Now just set up your permission - this depends on what you want the other computer's users to be able to do (in my case any user on the WEB server). At the most, you should only need to give read and write access. Higher permissions like List Folder Contents, Modify and Full Control should only be granted to the Administrators group.

By the way, if you're running IIS7 remember to set the Application Pool to use the NETWORK SERVICE user, not the default IUSR, or this won't work. I'll detail how and why in a future post.


zig13 said...

For me "Computers" does not appear as an option in Object Types. Do you know why this might be and how it could be rectified. This is the exact functionality I have been looking for

Windows Linux Admin said...

Not sure. What OS are you running? Is your PC in a domain or just a workgroup?

zig13 said...

Just a workgroup. Running XP Home fiddled to think it's professional to get access to non-simple sharing. I live in a shared house with shared wifi so I can't just share things outright. My computers are crossover networked in the same workgroup and I want so share stuff between them for synchronization purposes.

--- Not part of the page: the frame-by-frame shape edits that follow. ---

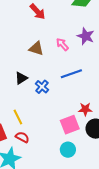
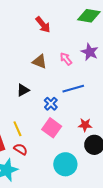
blue cross: (42, 87) -> (51, 104), moved
pink square: (70, 125) -> (52, 128), moved, turned -36
cyan circle: (68, 150) -> (65, 164), size x1.5

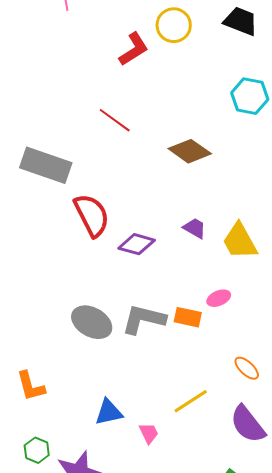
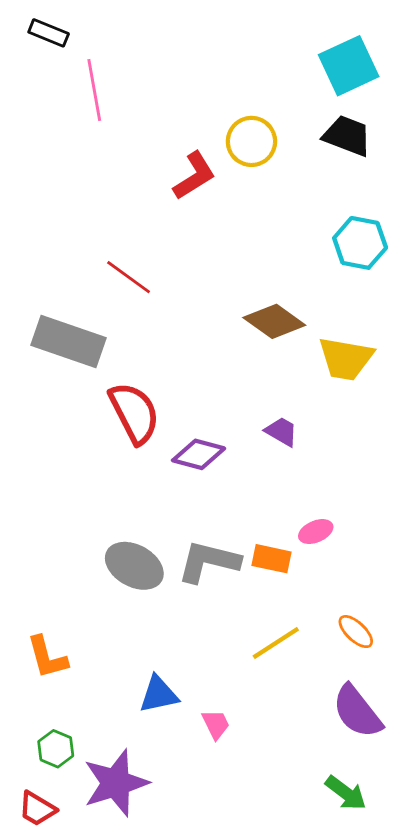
red line: (115, 120) -> (129, 277), moved
yellow trapezoid: (240, 241) -> (346, 359), moved, turned -51
yellow line: (191, 401) -> (276, 643), moved

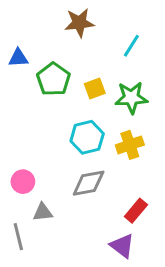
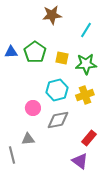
blue triangle: (18, 58) -> (11, 52), moved
yellow square: (95, 88) -> (62, 58), turned 32
pink circle: (23, 182) -> (33, 108), moved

Windows Linux Admin said...

Needs to be in a domain... computer object types don't exist in a workgroup.

Anonymous said...

I really want this to work, but it doesn't appear to. I shared a folder on my Windows 7 desktop with another Windows 7 desktop on the domain. However, navigating to the \{computername}\{share} in explorer gives me access denied every time. The only way I get access is if permission is granted at the user or group level. Any thoughts?